*EXERCISE DETAILS*
Look through the entries below for the line with "Kreissparkasse Köln |" and the line with "Wenn du eine", then give again exactly those two lines and all lines between them, minus the pictures.

»»

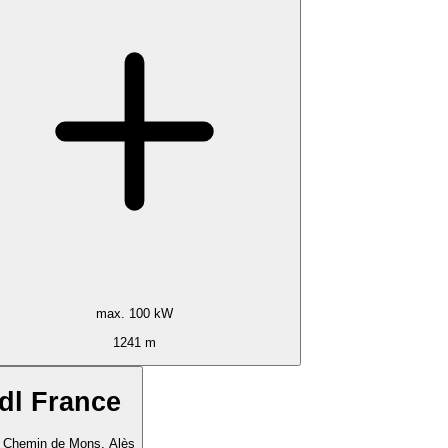
max. 100 kW
1241 m
dl France
 Chemin de Mons, Alès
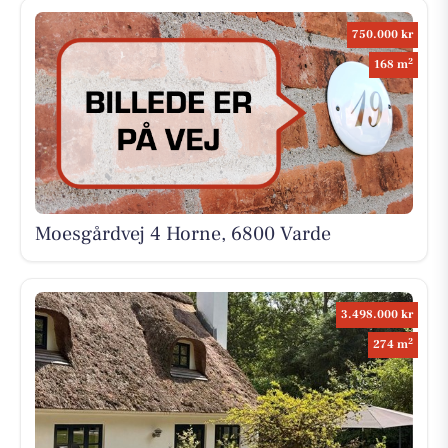
750.000 kr
2
168 m
Moesgårdvej 4 Horne, 6800 Varde
3.498.000 kr
2
274 m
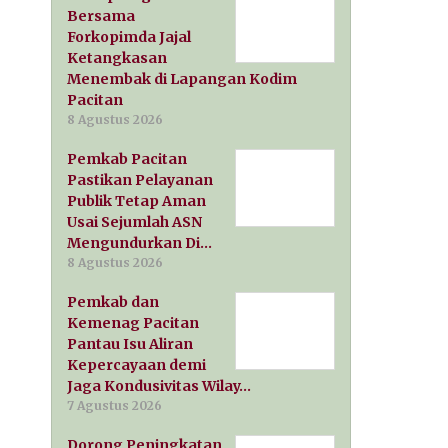
Bersama
Forkopimda Jajal
Ketangkasan
Menembak di Lapangan Kodim
Pacitan
8 Agustus 2026
Pemkab Pacitan
Pastikan Pelayanan
Publik Tetap Aman
Usai Sejumlah ASN
Mengundurkan Di…
8 Agustus 2026
Pemkab dan
Kemenag Pacitan
Pantau Isu Aliran
Kepercayaan demi
Jaga Kondusivitas Wilay…
7 Agustus 2026
Dorong Peningkatan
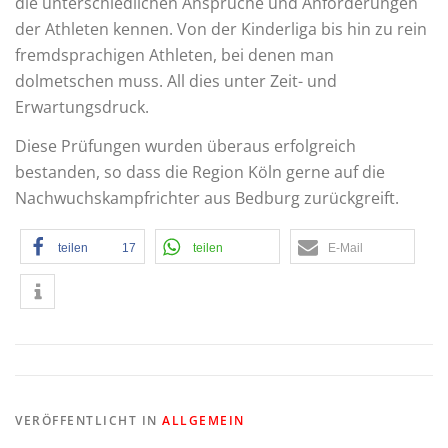
die unterschiedlichen Ansprüche und Anforderungen
der Athleten kennen. Von der Kinderliga bis hin zu rein
fremdsprachigen Athleten, bei denen man
dolmetschen muss. All dies unter Zeit- und
Erwartungsdruck.
Diese Prüfungen wurden überaus erfolgreich
bestanden, so dass die Region Köln gerne auf die
Nachwuchskampfrichter aus Bedburg zurückgreift.
teilen
17
teilen
E-Mail
VERÖFFENTLICHT IN
ALLGEMEIN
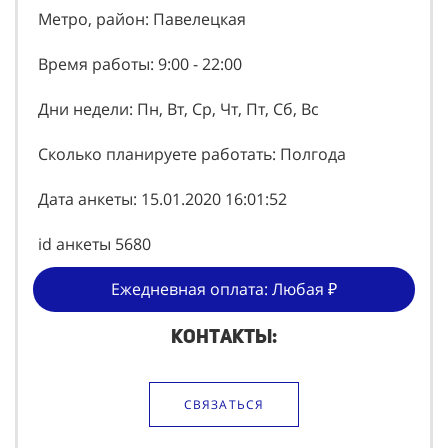
г. Москва
Метро, район: Павелецкая
Время работы: 9:00 - 22:00
Дни недели: Пн, Вт, Ср, Чт, Пт, Сб, Вс
Сколько планируете работать: Полгода
Дата анкеты: 15.01.2020 16:01:52
id анкеты 5680
Ежедневная оплата: Любая ₽
Контакты:
СВЯЗАТЬСЯ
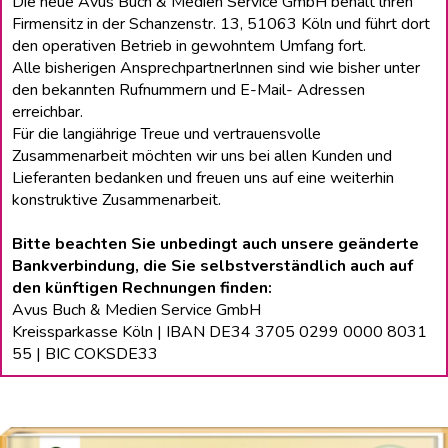
Die neue Avus Buch & Medien Service GmbH behält lhren
Firmensitz in der Schanzenstr. 13, 51063 Köln und führt dort
den operativen Betrieb in gewohntem Umfang fort.
Alle bisherigen Ansprechpartnerlnnen sind wie bisher unter
den bekannten Rufnummern und E-Mail- Adressen
erreichbar.
Für die langiährige Treue und vertrauensvolle
Zusammenarbeit möchten wir uns bei allen Kunden und
Lieferanten bedanken und freuen uns auf eine weiterhin
konstruktive Zusammenarbeit.
Bitte beachten Sie unbedingt auch unsere geänderte
Bankverbindung, die Sie selbstverständlich auch auf
den künftigen Rechnungen finden:
Avus Buch & Medien Service GmbH
Kreissparkasse Köln | IBAN DE34 3705 0299 0000 8031
55 | BIC COKSDE33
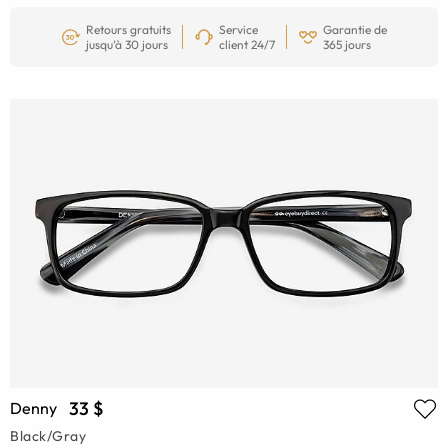
Retours gratuits
Service
Garantie de
jusqu’à 30 jours
client 24/7
365 jours
33 $
Denny
Black/Gray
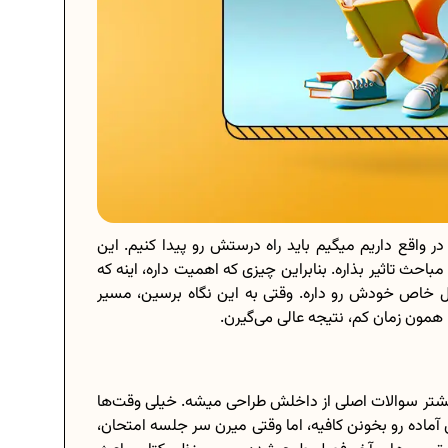
واقع داریم میگیم باید راه درستش رو پیدا کنیم. این
احث تاثیر بذاره. بنابراین چیزی که اهمیت داره، اینه که
ول خاص خودش رو داره. وقتی به این نگاه برسین، مسیر
همون زمان کم، نتیجه عالی می‌گیرن.
شتر سوالات اصلی از داخلش طراحی میشه. خیلی وقت‌ها
آماده رو بخونن کافیه، اما وقتی میرن سر جلسه امتحان،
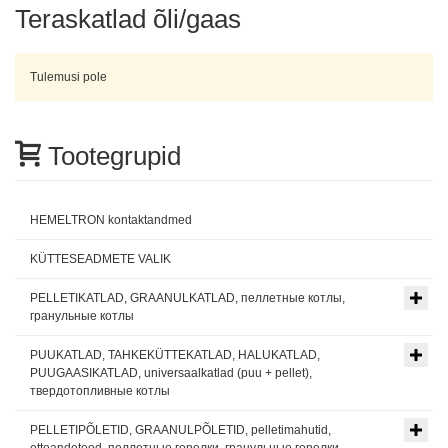
Teraskatlad õli/gaas
Tulemusi pole
Tootegrupid
HEMELTRON kontaktandmed
KÜTTESEADMETE VALIK
PELLETIKATLAD, GRAANULKATLAD, пеллетные котлы,
гранульные котлы
PUUKATLAD, TAHKEKÜTTEKATLAD, HALUKATLAD,
PUUGAASIKATLAD, universaalkatlad (puu + pellet),
твердотопливные котлы
PELLETIPÕLETID, GRAANULPÕLETID, pelletimahutid,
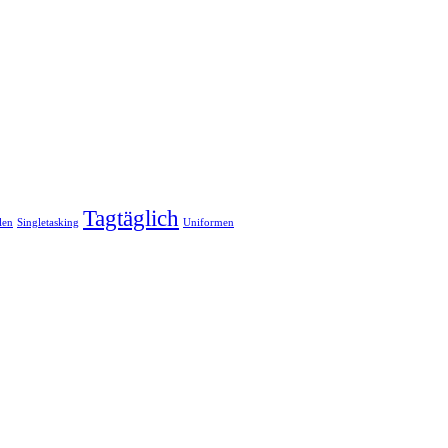
Tagtäglich
len
Singletasking
Uniformen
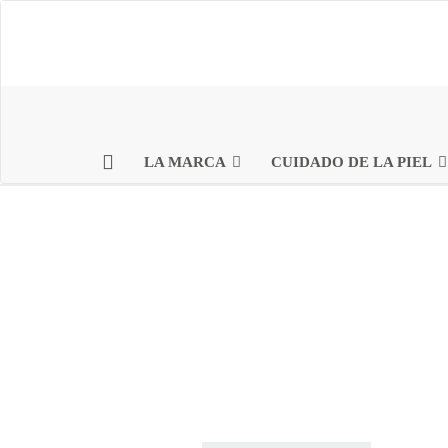
LA MARCA
CUIDADO DE LA PIEL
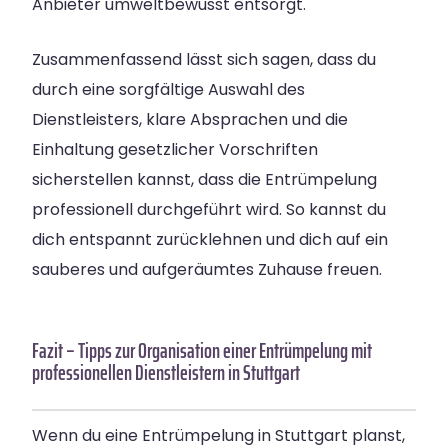
Anbieter umweltbewusst entsorgt.
Zusammenfassend lässt sich sagen, dass du
durch eine sorgfältige Auswahl des
Dienstleisters, klare Absprachen und die
Einhaltung gesetzlicher Vorschriften
sicherstellen kannst, dass die Entrümpelung
professionell durchgeführt wird. So kannst du
dich entspannt zurücklehnen und dich auf ein
sauberes und aufgeräumtes Zuhause freuen.
Fazit – Tipps zur Organisation einer Entrümpelung mit
professionellen Dienstleistern in Stuttgart
Wenn du eine Entrümpelung in Stuttgart planst,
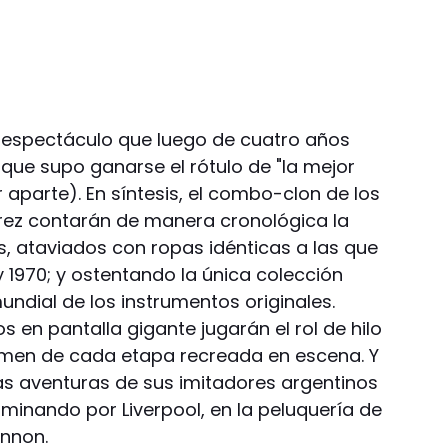
vo espectáculo que luego de cuatro años
que supo ganarse el rótulo de "la mejor
aparte). En síntesis, el combo-clon de los
rez contarán de manera cronológica la
es, ataviados con ropas idénticas a las que
y 1970; y ostentando la única colección
undial de los instrumentos originales.
 en pantalla gigante jugarán el rol de hilo
men de cada etapa recreada en escena. Y
s aventuras de sus imitadores argentinos
caminando por Liverpool, en la peluquería de
ennon.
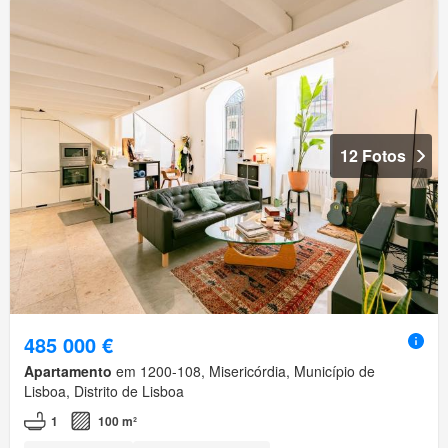
12 Fotos
485 000 €
Apartamento
em 1200-108, Misericórdia, Município de
Lisboa, Distrito de Lisboa
1
100 m²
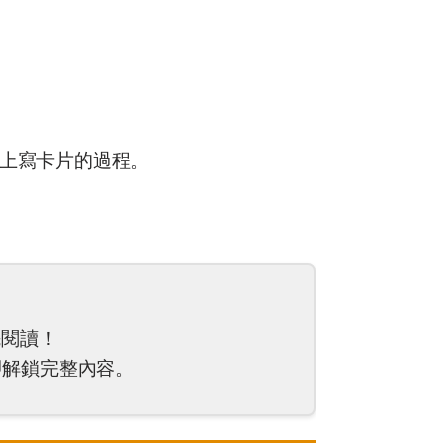
上寫卡片的過程。
先閱讀！
解鎖完整內容。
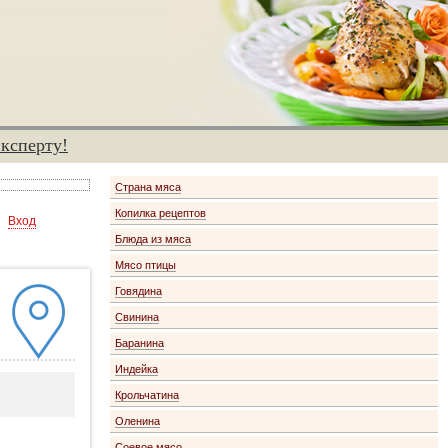
эксперту!
Страна мяса
Копилка рецептов
Вход
Блюда из мяса
Мясо птицы
Говядина
Свинина
Баранина
Индейка
Крольчатина
Оленина
Соевое мясо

««

*EXERCISE ANSWER*
Kreissparkasse Köln | IBAN DE34 3705 0299 0000 8031
55 | BIC COKSDE33
Retours gratuits
Service
Garantie de
jusqu’à 30 jours
client 24/7
365 jours
33 $
Denny
Black/Gray
واقع داریم میگیم باید راه درستش رو پیدا کنیم. این
احث تاثیر بذاره. بنابراین چیزی که اهمیت داره، اینه که
ول خاص خودش رو داره. وقتی به این نگاه برسین، مسیر
همون زمان کم، نتیجه عالی می‌گیرن.
شتر سوالات اصلی از داخلش طراحی میشه. خیلی وقت‌ها
آماده رو بخونن کافیه، اما وقتی میرن سر جلسه امتحان،
Teraskatlad õli/gaas
Tulemusi pole
Tootegrupid
HEMELTRON kontaktandmed
KÜTTESEADMETE VALIK
PELLETIKATLAD, GRAANULKATLAD, пеллетные котлы,
гранульные котлы
PUUKATLAD, TAHKEKÜTTEKATLAD, HALUKATLAD,
PUUGAASIKATLAD, universaalkatlad (puu + pellet),
твердотопливные котлы
PELLETIPÕLETID, GRAANULPÕLETID, pelletimahutid,
Tagtäglich
len
Singletasking
Uniformen
LA MARCA
CUIDADO DE LA PIEL
Anbieter umweltbewusst entsorgt.
Zusammenfassend lässt sich sagen, dass du
durch eine sorgfältige Auswahl des
Dienstleisters, klare Absprachen und die
Einhaltung gesetzlicher Vorschriften
sicherstellen kannst, dass die Entrümpelung
professionell durchgeführt wird. So kannst du
dich entspannt zurücklehnen und dich auf ein
sauberes und aufgeräumtes Zuhause freuen.
Fazit – Tipps zur Organisation einer Entrümpelung mit
professionellen Dienstleistern in Stuttgart
Wenn du eine Entrümpelung in Stuttgart planst,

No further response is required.